• [Task requirements]: Write down each entry again, exactly as it reads.

• [Supplied records]:
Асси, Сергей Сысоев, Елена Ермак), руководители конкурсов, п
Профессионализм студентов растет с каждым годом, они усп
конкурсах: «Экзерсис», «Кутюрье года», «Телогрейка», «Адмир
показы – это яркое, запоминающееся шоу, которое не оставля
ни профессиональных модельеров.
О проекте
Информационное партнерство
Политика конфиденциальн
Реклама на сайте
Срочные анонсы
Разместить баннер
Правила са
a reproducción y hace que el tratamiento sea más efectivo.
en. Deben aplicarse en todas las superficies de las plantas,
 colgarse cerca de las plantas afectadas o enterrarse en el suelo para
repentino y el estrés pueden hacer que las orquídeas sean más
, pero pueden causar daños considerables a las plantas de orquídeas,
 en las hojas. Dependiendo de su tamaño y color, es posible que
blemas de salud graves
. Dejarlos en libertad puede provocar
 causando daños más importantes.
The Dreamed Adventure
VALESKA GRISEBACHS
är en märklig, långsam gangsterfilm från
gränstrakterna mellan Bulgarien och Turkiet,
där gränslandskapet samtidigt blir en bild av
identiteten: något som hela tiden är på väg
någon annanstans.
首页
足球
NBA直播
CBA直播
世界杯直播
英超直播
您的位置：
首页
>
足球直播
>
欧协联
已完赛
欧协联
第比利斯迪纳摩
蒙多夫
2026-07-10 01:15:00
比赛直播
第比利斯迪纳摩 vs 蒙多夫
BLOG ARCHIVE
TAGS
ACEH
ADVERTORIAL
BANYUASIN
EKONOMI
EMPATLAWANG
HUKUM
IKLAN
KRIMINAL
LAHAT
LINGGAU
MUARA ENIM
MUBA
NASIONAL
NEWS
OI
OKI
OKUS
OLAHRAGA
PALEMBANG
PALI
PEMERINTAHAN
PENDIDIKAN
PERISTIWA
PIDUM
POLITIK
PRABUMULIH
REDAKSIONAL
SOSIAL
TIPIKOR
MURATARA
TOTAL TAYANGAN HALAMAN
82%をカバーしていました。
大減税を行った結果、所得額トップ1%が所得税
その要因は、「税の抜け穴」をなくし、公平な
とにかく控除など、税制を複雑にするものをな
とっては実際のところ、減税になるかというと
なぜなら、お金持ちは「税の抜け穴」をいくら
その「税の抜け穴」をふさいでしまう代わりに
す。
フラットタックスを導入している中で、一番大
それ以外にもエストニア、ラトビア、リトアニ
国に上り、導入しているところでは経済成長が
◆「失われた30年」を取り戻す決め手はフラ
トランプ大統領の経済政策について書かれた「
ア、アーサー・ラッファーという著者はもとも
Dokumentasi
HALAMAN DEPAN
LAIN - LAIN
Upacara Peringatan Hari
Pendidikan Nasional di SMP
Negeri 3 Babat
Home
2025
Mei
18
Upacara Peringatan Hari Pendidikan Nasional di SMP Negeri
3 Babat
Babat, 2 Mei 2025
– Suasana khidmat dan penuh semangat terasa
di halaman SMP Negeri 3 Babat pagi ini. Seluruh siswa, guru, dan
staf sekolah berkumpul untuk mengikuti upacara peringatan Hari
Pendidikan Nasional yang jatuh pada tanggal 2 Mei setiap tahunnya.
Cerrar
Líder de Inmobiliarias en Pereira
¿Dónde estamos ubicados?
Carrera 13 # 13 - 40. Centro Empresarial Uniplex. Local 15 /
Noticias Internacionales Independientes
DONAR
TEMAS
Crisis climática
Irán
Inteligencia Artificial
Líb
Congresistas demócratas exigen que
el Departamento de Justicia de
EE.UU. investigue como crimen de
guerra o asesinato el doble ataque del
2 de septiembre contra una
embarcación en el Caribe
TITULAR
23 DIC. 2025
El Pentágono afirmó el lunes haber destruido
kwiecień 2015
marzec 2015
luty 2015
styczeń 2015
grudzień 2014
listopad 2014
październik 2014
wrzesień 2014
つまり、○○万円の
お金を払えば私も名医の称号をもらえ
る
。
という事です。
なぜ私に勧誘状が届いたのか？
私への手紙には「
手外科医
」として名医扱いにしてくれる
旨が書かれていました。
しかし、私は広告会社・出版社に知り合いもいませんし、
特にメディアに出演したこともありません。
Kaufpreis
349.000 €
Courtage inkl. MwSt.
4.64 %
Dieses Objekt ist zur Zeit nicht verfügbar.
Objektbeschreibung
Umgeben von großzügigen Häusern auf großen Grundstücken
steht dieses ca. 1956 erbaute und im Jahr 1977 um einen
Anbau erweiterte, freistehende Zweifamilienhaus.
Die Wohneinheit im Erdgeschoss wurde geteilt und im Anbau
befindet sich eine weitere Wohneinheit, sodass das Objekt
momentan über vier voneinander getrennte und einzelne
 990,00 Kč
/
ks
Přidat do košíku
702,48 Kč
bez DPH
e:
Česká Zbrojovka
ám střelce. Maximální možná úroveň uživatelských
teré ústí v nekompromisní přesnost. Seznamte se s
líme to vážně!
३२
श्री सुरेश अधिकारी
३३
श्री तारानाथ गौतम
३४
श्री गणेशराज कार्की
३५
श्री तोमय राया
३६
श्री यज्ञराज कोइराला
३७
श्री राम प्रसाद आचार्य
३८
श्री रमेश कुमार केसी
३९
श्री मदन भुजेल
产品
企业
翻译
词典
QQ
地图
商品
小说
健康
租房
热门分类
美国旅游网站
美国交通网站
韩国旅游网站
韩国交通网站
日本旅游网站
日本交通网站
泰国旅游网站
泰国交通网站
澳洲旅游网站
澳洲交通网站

• [Answer box]:
Асси, Сергей Сысоев, Елена Ермак), руководители конкурсов, п
Профессионализм студентов растет с каждым годом, они усп
конкурсах: «Экзерсис», «Кутюрье года», «Телогрейка», «Адмир
показы – это яркое, запоминающееся шоу, которое не оставля
ни профессиональных модельеров.
О проекте
Информационное партнерство
Политика конфиденциальн
Реклама на сайте
Срочные анонсы
Разместить баннер
Правила са
a reproducción y hace que el tratamiento sea más efectivo.
en. Deben aplicarse en todas las superficies de las plantas,
 colgarse cerca de las plantas afectadas o enterrarse en el suelo para
repentino y el estrés pueden hacer que las orquídeas sean más
, pero pueden causar daños considerables a las plantas de orquídeas,
 en las hojas. Dependiendo de su tamaño y color, es posible que
blemas de salud graves
. Dejarlos en libertad puede provocar
 causando daños más importantes.
The Dreamed Adventure
VALESKA GRISEBACHS
är en märklig, långsam gangsterfilm från
gränstrakterna mellan Bulgarien och Turkiet,
där gränslandskapet samtidigt blir en bild av
identiteten: något som hela tiden är på väg
någon annanstans.
首页
足球
NBA直播
CBA直播
世界杯直播
英超直播
您的位置：
首页
>
足球直播
>
欧协联
已完赛
欧协联
第比利斯迪纳摩
蒙多夫
2026-07-10 01:15:00
比赛直播
第比利斯迪纳摩 vs 蒙多夫
BLOG ARCHIVE
TAGS
ACEH
ADVERTORIAL
BANYUASIN
EKONOMI
EMPATLAWANG
HUKUM
IKLAN
KRIMINAL
LAHAT
LINGGAU
MUARA ENIM
MUBA
NASIONAL
NEWS
OI
OKI
OKUS
OLAHRAGA
PALEMBANG
PALI
PEMERINTAHAN
PENDIDIKAN
PERISTIWA
PIDUM
POLITIK
PRABUMULIH
REDAKSIONAL
SOSIAL
TIPIKOR
MURATARA
TOTAL TAYANGAN HALAMAN
82%をカバーしていました。
大減税を行った結果、所得額トップ1%が所得税
その要因は、「税の抜け穴」をなくし、公平な
とにかく控除など、税制を複雑にするものをな
とっては実際のところ、減税になるかというと
なぜなら、お金持ちは「税の抜け穴」をいくら
その「税の抜け穴」をふさいでしまう代わりに
す。
フラットタックスを導入している中で、一番大
それ以外にもエストニア、ラトビア、リトアニ
国に上り、導入しているところでは経済成長が
◆「失われた30年」を取り戻す決め手はフラ
トランプ大統領の経済政策について書かれた「
ア、アーサー・ラッファーという著者はもとも
Dokumentasi
HALAMAN DEPAN
LAIN - LAIN
Upacara Peringatan Hari
Pendidikan Nasional di SMP
Negeri 3 Babat
Home
2025
Mei
18
Upacara Peringatan Hari Pendidikan Nasional di SMP Negeri
3 Babat
Babat, 2 Mei 2025
– Suasana khidmat dan penuh semangat terasa
di halaman SMP Negeri 3 Babat pagi ini. Seluruh siswa, guru, dan
staf sekolah berkumpul untuk mengikuti upacara peringatan Hari
Pendidikan Nasional yang jatuh pada tanggal 2 Mei setiap tahunnya.
Cerrar
Líder de Inmobiliarias en Pereira
¿Dónde estamos ubicados?
Carrera 13 # 13 - 40. Centro Empresarial Uniplex. Local 15 /
Noticias Internacionales Independientes
DONAR
TEMAS
Crisis climática
Irán
Inteligencia Artificial
Líb
Congresistas demócratas exigen que
el Departamento de Justicia de
EE.UU. investigue como crimen de
guerra o asesinato el doble ataque del
2 de septiembre contra una
embarcación en el Caribe
TITULAR
23 DIC. 2025
El Pentágono afirmó el lunes haber destruido
kwiecień 2015
marzec 2015
luty 2015
styczeń 2015
grudzień 2014
listopad 2014
październik 2014
wrzesień 2014
つまり、○○万円の
お金を払えば私も名医の称号をもらえ
る
。
という事です。
なぜ私に勧誘状が届いたのか？
私への手紙には「
手外科医
」として名医扱いにしてくれる
旨が書かれていました。
しかし、私は広告会社・出版社に知り合いもいませんし、
特にメディアに出演したこともありません。
Kaufpreis
349.000 €
Courtage inkl. MwSt.
4.64 %
Dieses Objekt ist zur Zeit nicht verfügbar.
Objektbeschreibung
Umgeben von großzügigen Häusern auf großen Grundstücken
steht dieses ca. 1956 erbaute und im Jahr 1977 um einen
Anbau erweiterte, freistehende Zweifamilienhaus.
Die Wohneinheit im Erdgeschoss wurde geteilt und im Anbau
befindet sich eine weitere Wohneinheit, sodass das Objekt
momentan über vier voneinander getrennte und einzelne
 990,00 Kč
/
ks
Přidat do košíku
702,48 Kč
bez DPH
e:
Česká Zbrojovka
ám střelce. Maximální možná úroveň uživatelských
teré ústí v nekompromisní přesnost. Seznamte se s
líme to vážně!
३२
श्री सुरेश अधिकारी
३३
श्री तारानाथ गौतम
३४
श्री गणेशराज कार्की
३५
श्री तोमय राया
३६
श्री यज्ञराज कोइराला
३७
श्री राम प्रसाद आचार्य
३८
श्री रमेश कुमार केसी
३९
श्री मदन भुजेल
产品
企业
翻译
词典
QQ
地图
商品
小说
健康
租房
热门分类
美国旅游网站
美国交通网站
韩国旅游网站
韩国交通网站
日本旅游网站
日本交通网站
泰国旅游网站
泰国交通网站
澳洲旅游网站
澳洲交通网站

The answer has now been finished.